Each line below must be reproduced exactly, though the pictures are to be dropped.
** The data follows **
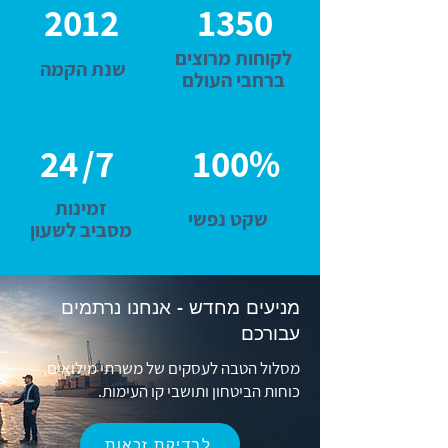
2012
1350
לקוחות מרוצים
שנת הקמה
ברחבי העולם
24
/7
100%
זמינות
שקט נפשי
מסביב לשעון
מניעים מחדש - אנחנו נרתמים
עבורכם
מסלול הטבה לעסקים של משרתי מילואים,
כוחות הביטחון ותושבי קו העימות.
לבדיקת זכאות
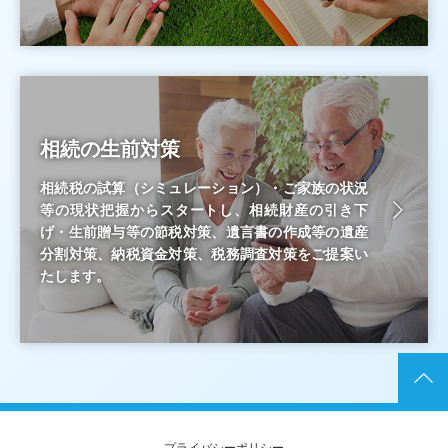
相続の生前対策
相続税の試算（シミュレーション）・ご家族の状況
等の現状把握からスタートし、相続財産の引き下
げ・生前贈与等の節税対策、遺言書の作成等の遺産
分割対策、納税資金対策、税務調査対策をご提案い
たします。
プライバシーポリシー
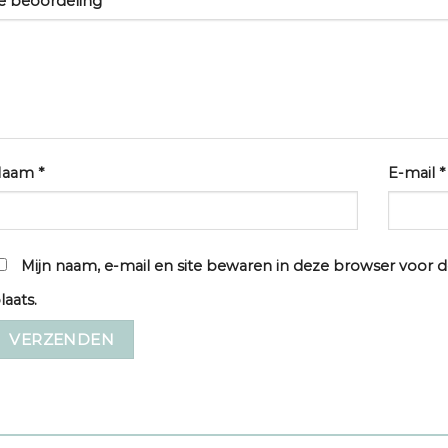
e beoordeling
*
Naam
*
E-mail
*
Mijn naam, e-mail en site bewaren in deze browser voor d
laats.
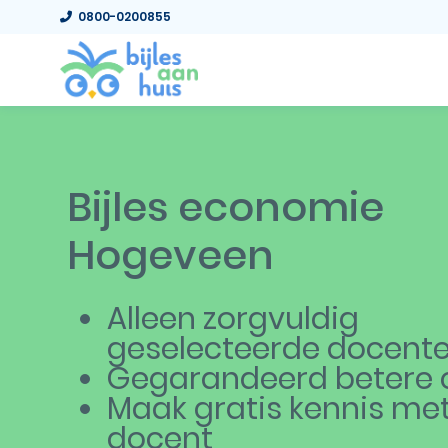
0800-0200855
Bijles economie
Hogeveen
Alleen zorgvuldig
geselecteerde docent
Gegarandeerd betere c
Maak gratis kennis me
docent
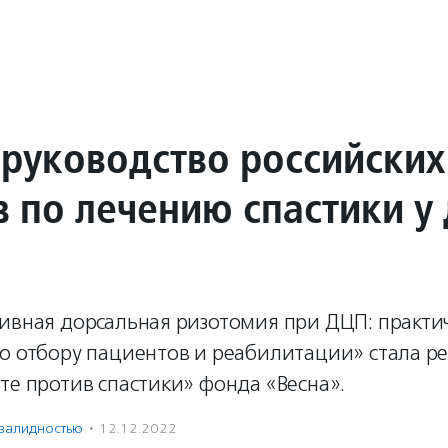
руководство российских
в по лечению спастики у
тивная дорсальная ризотомия при ДЦП: практи
о отбору пациентов и реабилитации» стала р
те против спастики» фонда «Весна».
нвалидностью
·
12.12.2022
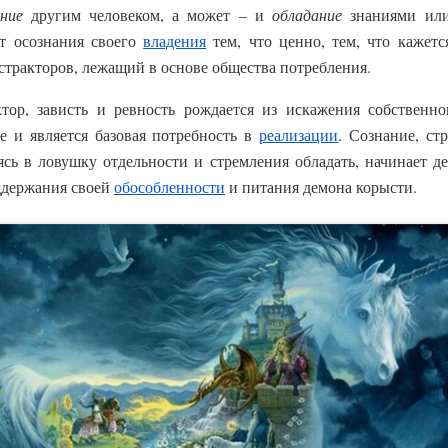
ние
другим человеком, а может – и
обладание
знаниями или
от осознания своего
владения
тем, что ценно, тем, что кажет
тракторов, лежащий в основе общества потребления.
тор, зависть и ревность рождается из искажения собственно
е и является базовая потребность в
реализации
. Сознание, ст
ясь в ловушку отдельности и стремления обладать, начинает д
ддержания своей
обособленности
и питания демона корысти.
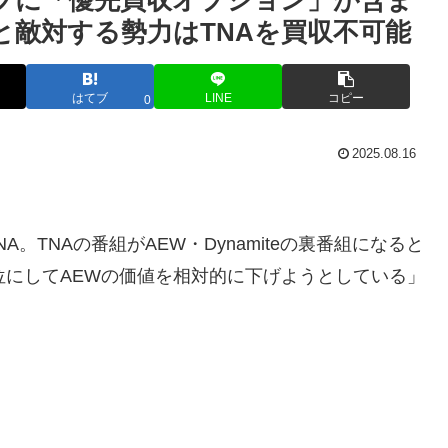
ップに「優先買収オプション」が含ま
と敵対する勢力はTNAを買収不可能
はてブ
LINE
コピー
0
2025.08.16
。TNAの番組がAEW・Dynamiteの裏番組になると
位にしてAEWの価値を相対的に下げようとしている」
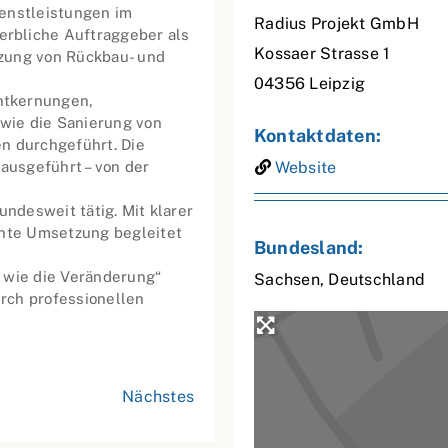
ienstleistungen im
Radius Projekt GmbH
rbliche Auftraggeber als
Kossaer Strasse 1
zung von Rückbau- und
04356
Leipzig
ntkernungen,
wie die Sanierung von
Kontaktdaten:
n durchgeführt. Die
 ausgeführt – von der
Website
undesweit tätig. Mit klarer
chte Umsetzung begleitet
Bundesland:
 wie die Veränderung“
Sachsen
,
Deutschland
rch professionellen
Nächstes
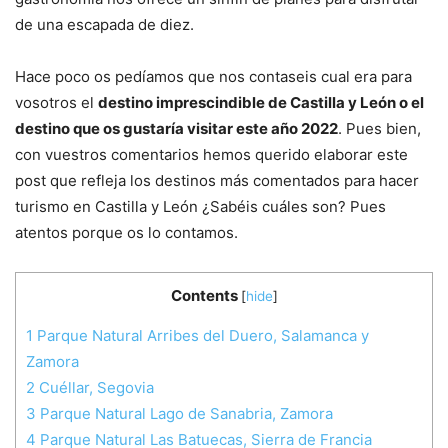
de una escapada de diez.
Hace poco os pedíamos que nos contaseis cual era para
vosotros el
destino imprescindible de Castilla y León o el
destino que os gustaría visitar este año 2022
. Pues bien,
con vuestros comentarios hemos querido elaborar este
post que refleja los destinos más comentados para hacer
turismo en Castilla y León ¿Sabéis cuáles son? Pues
atentos porque os lo contamos.
Contents
[
hide
]
1
Parque Natural Arribes del Duero, Salamanca y
Zamora
2
Cuéllar, Segovia
3
Parque Natural Lago de Sanabria, Zamora
4
Parque Natural Las Batuecas, Sierra de Francia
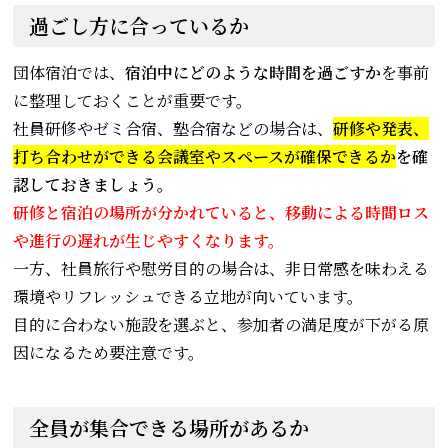
過ごし方に合っているか
団体宿泊では、
宿泊中にどのような時間を過ごすか
を事前
に整理しておくことが重要です。
社員研修やゼミ合宿、塾合宿などの場合は、
研修や発表、
打ち合わせができる会議室やスペースが確保できるか
を確
認しておきましょう。
研修と宿泊の場所が分かれていると、移動による時間ロス
や進行の遅れが生じやすくなります。
一方、社員旅行や慰労目的の場合は、非日常感を味わえる
環境やリフレッシュできる立地が向いています。
目的に合わない施設を選ぶと、参加者の満足度が下がる原
因になるため要注意です。
全員が集合できる場所があるか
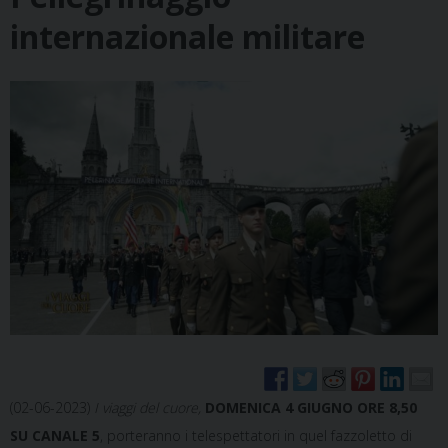
internazionale militare
(02-06-2023)
I viaggi del cuore,
DOMENICA 4 GIUGNO ORE 8,50
SU CANALE 5
, porteranno i telespettatori in quel fazzoletto di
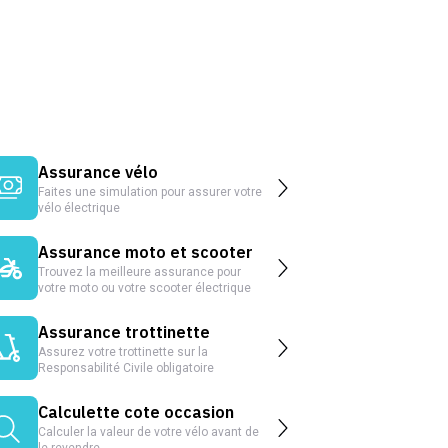
Assurance vélo
Faites une simulation pour assurer votre
vélo électrique
Assurance moto et scooter
Trouvez la meilleure assurance pour
votre moto ou votre scooter électrique
Assurance trottinette
Assurez votre trottinette sur la
Responsabilité Civile obligatoire
Calculette cote occasion
Calculer la valeur de votre vélo avant de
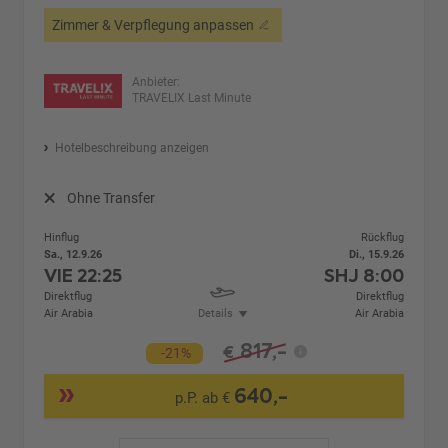
Zimmer & Verpflegung anpassen
Anbieter:
TRAVELIX Last Minute
Hotelbeschreibung anzeigen
Ohne Transfer
Hinflug
Rückflug
Sa., 12.9.26
Di., 15.9.26
VIE
22:25
SHJ
8:00
Direktflug
Direktflug
Air Arabia
Details
Air Arabia
817,-
€
-21%
640,-
p.P. ab €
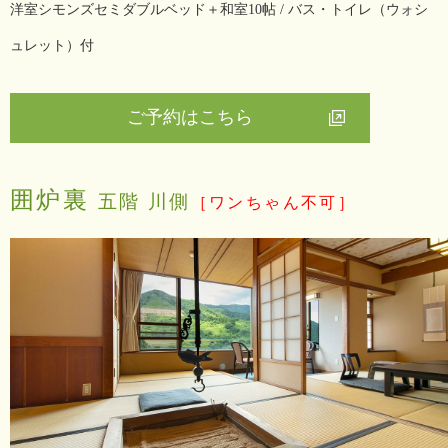
洋室シモンズセミダブルベッド＋和室10帖 / バス・トイレ（ウォシ
ュレット）付
ご予約はこちら
囲炉裏
五階 川側
［ワンちゃん不可］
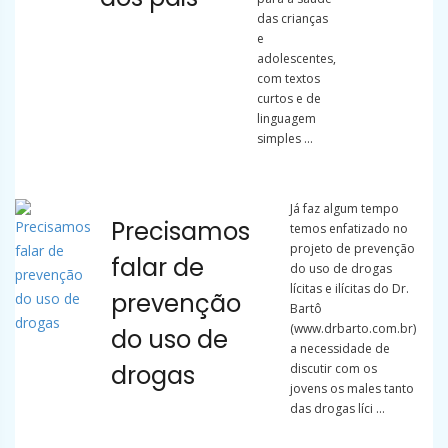
das crianças
e
adolescentes,
com textos
curtos e de
linguagem
simples ...
Já faz algum tempo
Precisamos
temos enfatizado no
projeto de prevenção
falar de
do uso de drogas
lícitas e ilícitas do Dr.
prevenção
Bartô
(www.drbarto.com.br)
do uso de
a necessidade de
drogas
discutir com os
jovens os males tanto
das drogas líci ...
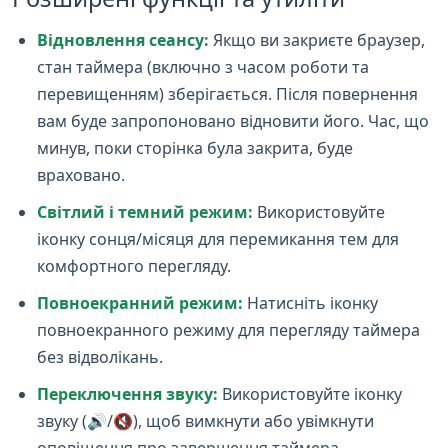
Відновлення сеансу:
Якщо ви закриєте браузер,
стан таймера (включно з часом роботи та
перевищенням) зберігається. Після повернення
вам буде запропоновано відновити його. Час, що
минув, поки сторінка була закрита, буде
враховано.
Світлий і темний режим:
Використовуйте
іконку сонця/місяця для перемикання тем для
комфортного перегляду.
Повноекранний режим:
Натисніть іконку
повноекранного режиму для перегляду таймера
без відволікань.
Переключення звуку:
Використовуйте іконку
звуку (🔊/🔇), щоб вимкнути або увімкнути
оповіщення про завершення таймера.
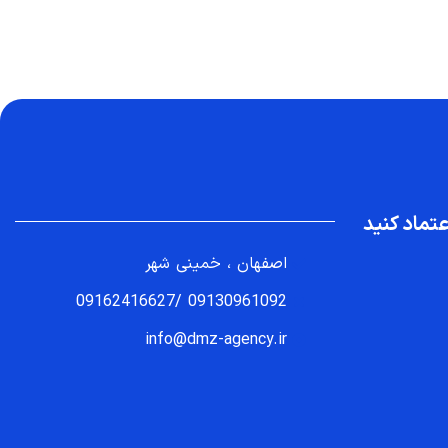
تماد کنید
اصفهان ، خمینی شهر
09162416627
/
09130961092
info@dmz-agency.ir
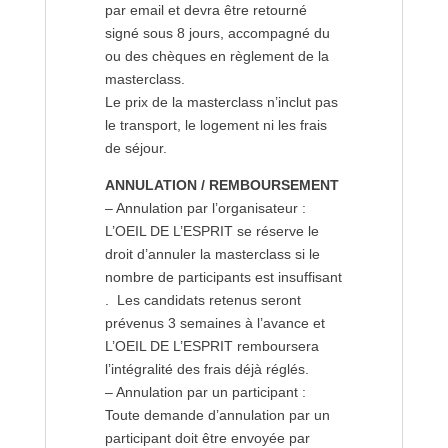
par email et devra être retourné
signé sous 8 jours, accompagné du
ou des chèques en règlement de la
masterclass.
Le prix de la masterclass n’inclut pas
le transport, le logement ni les frais
de séjour.
ANNULATION / REMBOURSEMENT
– Annulation par l’organisateur :
L’OEIL DE L’ESPRIT se réserve le
droit d’annuler la masterclass si le
nombre de participants est insuffisant
. Les candidats retenus seront
prévenus 3 semaines à l’avance et
L’OEIL DE L’ESPRIT remboursera
l’intégralité des frais déjà réglés.
– Annulation par un participant :
Toute demande d’annulation par un
participant doit être envoyée par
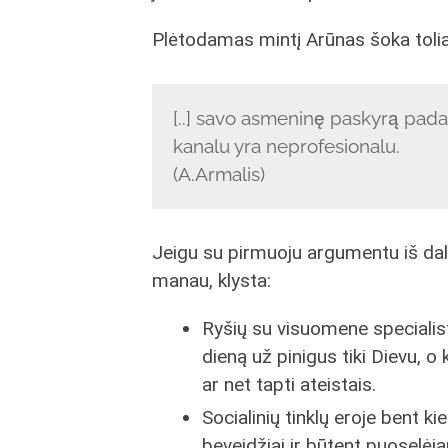
Plėtodamas mintį Arūnas šoka toliau 
[..] savo asmeninę paskyrą pada
kanalu yra neprofesionalu.
(A.Armalis)
Jeigu su pirmuoju argumentu iš dalie
manau, klysta:
Ryšių su visuomene specialista
dieną už pinigus tiki Dievu, o
ar net tapti ateistais.
Socialinių tinklų eroje bent k
beveidžiai ir būtent puoselė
** End of The data **
Completed task ▸
2012
1350
לקוחות מרוצים
שנת הקמה
ברחבי העולם
24
/7
100%
זמינות
שקט נפשי
מסביב לשעון
מניעים מחדש - אנחנו נרתמים
עבורכם
מסלול הטבה לעסקים של משרתי מילואים,
כוחות הביטחון ותושבי קו העימות.
לבדיקת זכאות
相続の生前対策
相続税の試算（シミュレーション）・ご家族の状況
等の現状把握からスタートし、相続財産の引き下
げ・生前贈与等の節税対策、遺言書の作成等の遺産
分割対策、納税資金対策、税務調査対策をご提案い
たします。
プライバシーポリシー
e beoordeling
*
Naam
*
E-mail
*
Mijn naam, e-mail en site bewaren in deze browser voor d
laats.
0800-0200855
Bijles economie
Hogeveen
Alleen zorgvuldig
geselecteerde docent
Gegarandeerd betere c
Maak gratis kennis me
docent
руководство российских
в по лечению спастики у
тивная дорсальная ризотомия при ДЦП: практи
о отбору пациентов и реабилитации» стала р
те против спастики» фонда «Весна».
нвалидностью
·
12.12.2022
ние
другим человеком, а может – и
обладание
знаниями или
от осознания своего
владения
тем, что ценно, тем, что кажет
тракторов, лежащий в основе общества потребления.
тор, зависть и ревность рождается из искажения собственно
е и является базовая потребность в
реализации
. Сознание, ст
ясь в ловушку отдельности и стремления обладать, начинает д
ддержания своей
обособленности
и питания демона корысти.
ップに「優先買収オプション」が含ま
と敵対する勢力はTNAを買収不可能
はてブ
LINE
コピー
0
2025.08.16
。TNAの番組がAEW・Dynamiteの裏番組になると
位にしてAEWの価値を相対的に下げようとしている」
ienstleistungen im
Radius Projekt GmbH
rbliche Auftraggeber als
Kossaer Strasse 1
zung von Rückbau- und
04356
Leipzig
ntkernungen,
wie die Sanierung von
Kontaktdaten:
n durchgeführt. Die
 ausgeführt – von der
Website
undesweit tätig. Mit klarer
chte Umsetzung begleitet
Bundesland:
 wie die Veränderung“
Sachsen
,
Deutschland
rch professionellen
Nächstes
de una escapada de diez.
Hace poco os pedíamos que nos contaseis cual era para
vosotros el
destino imprescindible de Castilla y León o el
destino que os gustaría visitar este año 2022
. Pues bien,
con vuestros comentarios hemos querido elaborar este
post que refleja los destinos más comentados para hacer
turismo en Castilla y León ¿Sabéis cuáles son? Pues
atentos porque os lo contamos.
Contents
[
hide
]
1
Parque Natural Arribes del Duero, Salamanca y
Zamora
2
Cuéllar, Segovia
3
Parque Natural Lago de Sanabria, Zamora
4
Parque Natural Las Batuecas, Sierra de Francia
過ごし方に合っているか
団体宿泊では、
宿泊中にどのような時間を過ごすか
を事前
に整理しておくことが重要です。
社員研修やゼミ合宿、塾合宿などの場合は、
研修や発表、
打ち合わせができる会議室やスペースが確保できるか
を確
認しておきましょう。
研修と宿泊の場所が分かれていると、移動による時間ロス
や進行の遅れが生じやすくなります。
一方、社員旅行や慰労目的の場合は、非日常感を味わえる
環境やリフレッシュできる立地が向いています。
目的に合わない施設を選ぶと、参加者の満足度が下がる原
因になるため要注意です。
全員が集合できる場所があるか
internazionale militare
(02-06-2023)
I viaggi del cuore,
DOMENICA 4 GIUGNO ORE 8,50
SU CANALE 5
, porteranno i telespettatori in quel fazzoletto di
Assurance vélo
Faites une simulation pour assurer votre
vélo électrique
Assurance moto et scooter
Trouvez la meilleure assurance pour
votre moto ou votre scooter électrique
Assurance trottinette
Assurez votre trottinette sur la
Responsabilité Civile obligatoire
Calculette cote occasion
Calculer la valeur de votre vélo avant de
Zimmer & Verpflegung anpassen
Anbieter:
TRAVELIX Last Minute
Hotelbeschreibung anzeigen
Ohne Transfer
Hinflug
Rückflug
Sa., 12.9.26
Di., 15.9.26
VIE
22:25
SHJ
8:00
Direktflug
Direktflug
Air Arabia
Details
Air Arabia
817,-
€
-21%
640,-
p.P. ab €
洋室シモンズセミダブルベッド＋和室10帖 / バス・トイレ（ウォシ
ュレット）付
ご予約はこちら
囲炉裏
五階 川側
［ワンちゃん不可］
das crianças
e
adolescentes,
com textos
curtos e de
linguagem
simples ...
Já faz algum tempo
Precisamos
temos enfatizado no
projeto de prevenção
falar de
do uso de drogas
lícitas e ilícitas do Dr.
prevenção
Bartô
(www.drbarto.com.br)
do uso de
a necessidade de
drogas
discutir com os
jovens os males tanto
das drogas líci ...
Відновлення сеансу:
Якщо ви закриєте браузер,
стан таймера (включно з часом роботи та
перевищенням) зберігається. Після повернення
вам буде запропоновано відновити його. Час, що
минув, поки сторінка була закрита, буде
враховано.
Світлий і темний режим:
Використовуйте
іконку сонця/місяця для перемикання тем для
комфортного перегляду.
Повноекранний режим:
Натисніть іконку
повноекранного режиму для перегляду таймера
без відволікань.
Переключення звуку:
Використовуйте іконку
звуку (🔊/🔇), щоб вимкнути або увімкнути
оповіщення про завершення таймера.
تماد کنید
اصفهان ، خمینی شهر
09162416627
/
09130961092
info@dmz-agency.ir
par email et devra être retourné
signé sous 8 jours, accompagné du
ou des chèques en règlement de la
masterclass.
Le prix de la masterclass n’inclut pas
le transport, le logement ni les frais
de séjour.
ANNULATION / REMBOURSEMENT
– Annulation par l’organisateur :
L’OEIL DE L’ESPRIT se réserve le
droit d’annuler la masterclass si le
nombre de participants est insuffisant
. Les candidats retenus seront
prévenus 3 semaines à l’avance et
L’OEIL DE L’ESPRIT remboursera
l’intégralité des frais déjà réglés.
– Annulation par un participant :
Toute demande d’annulation par un
participant doit être envoyée par
Plėtodamas mintį Arūnas šoka toliau 
[..] savo asmeninę paskyrą pada
kanalu yra neprofesionalu.
(A.Armalis)
Jeigu su pirmuoju argumentu iš dalie
manau, klysta:
Ryšių su visuomene specialista
dieną už pinigus tiki Dievu, o
ar net tapti ateistais.
Socialinių tinklų eroje bent k
beveidžiai ir būtent puoselė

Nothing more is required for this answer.